At the time of this writing, the country continues to set records concerning the number of confirmed COVID-19 cases. Meanwhile, many of us in the facility cleaning field have either already welcomed back faculty and students, or, at least, hope to do so again in the coming weeks.
While it’s natural to want to make facility occupants feel safe and secure during these challenging times, it is also important to maintain proper cleaning protocols. We need to resist getting drawn back into the kinds of theatrical cleaning techniques which can impact indoor air quality (IAQ). Instead, we need to make sure that all the steps we have taken to mitigate the risk of COVID-19 are easy to understand and readily available, which also help to impart the guiding principles of sustainable cleaning practices.
Schools across the country have varied in their reopening strategies. Some opened completely, closed, and reopened again. Others have remained closed. Then there are districts like mine that have moved very slowly toward fully reopening. Throughout these shifting reopening efforts, we have all experienced varying degrees of anxiety, in some cases more than once.
In August, my district brought back “impossible-to-convert” and “difficult-to-convert” classes. Examples of these include auto, welding, construction, chemistry labs, and some art/theater type of instruction spaces.
Thankfully, we had a wealth of information about the steps necessary to ensure that all possible safety measures could be put in place. For the most part, reopening these spaces went well, but it also meant more people would now be present on campus. As the campus population grew, naturally, so did the number of confirmed COVID-19 cases and questions about indoor air quality.
Talking about IAQ is fun when interacting with someone who works in the field, because all the acronyms make sense.

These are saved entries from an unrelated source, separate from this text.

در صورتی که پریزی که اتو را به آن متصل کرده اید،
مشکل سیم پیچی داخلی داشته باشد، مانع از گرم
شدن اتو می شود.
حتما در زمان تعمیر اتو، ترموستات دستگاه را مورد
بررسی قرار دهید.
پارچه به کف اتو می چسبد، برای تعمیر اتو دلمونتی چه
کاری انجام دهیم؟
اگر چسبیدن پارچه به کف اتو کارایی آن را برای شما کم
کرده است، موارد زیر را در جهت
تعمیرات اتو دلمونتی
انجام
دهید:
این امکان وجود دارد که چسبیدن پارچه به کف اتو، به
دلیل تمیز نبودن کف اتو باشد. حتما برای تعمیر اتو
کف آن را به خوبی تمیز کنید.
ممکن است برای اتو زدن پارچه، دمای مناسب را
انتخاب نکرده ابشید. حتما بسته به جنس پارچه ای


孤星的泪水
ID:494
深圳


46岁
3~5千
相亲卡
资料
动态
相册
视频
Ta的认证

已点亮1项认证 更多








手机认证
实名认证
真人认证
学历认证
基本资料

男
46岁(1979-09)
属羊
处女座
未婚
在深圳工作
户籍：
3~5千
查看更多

But for individuals who don’t truly live and breathe HVAC (heating, ventilation, air conditioning), it can be easy to get lost in the alphabet soup of acronyms and abbreviations.

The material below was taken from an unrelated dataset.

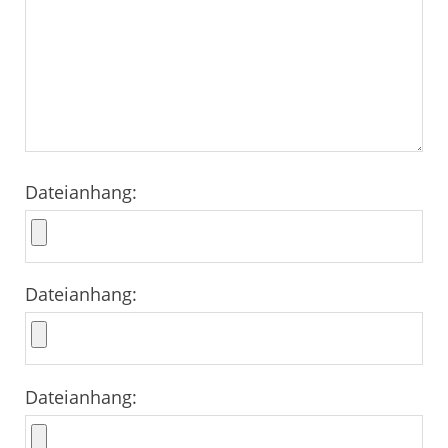
Dateianhang:
Dateianhang:
Dateianhang:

This is where you, as the facility executive, will save the day by managing the expectations of both the end users and facilities personnel. Here are a few steps for success.

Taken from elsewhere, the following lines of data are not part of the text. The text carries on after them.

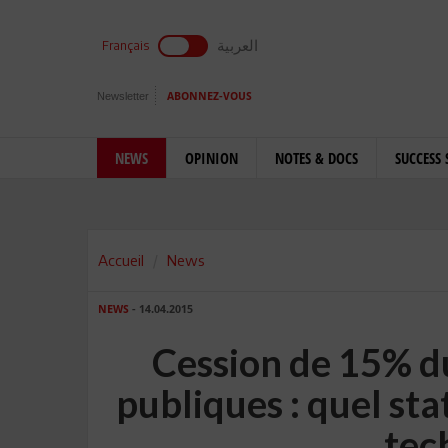
العربية
Français
Newsletter
ABONNEZ-VOUS
NEWS
OPINION
NOTES & DOCS
SUCCESS 
Accueil
News
NEWS
- 14.04.2015
Cession de 15% d
publiques : quel sta
tec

Step one is transparency. Make sure that everything the department is doing is featured on the organization’s website. That way, those who want to know about how many times the system is doing a complete air exchange or what type of air filter is being used can have access to that information.
Directing people to the website means that you don’t get stuck in the weeds about the details that you may not be fully aware of. This level of transparency also helps ensure that your partners on the facility side are aware of the concerns. It will help them get ahead of the request by knowing, for example, which building needs to come online first because a particular type of class will be taking place there.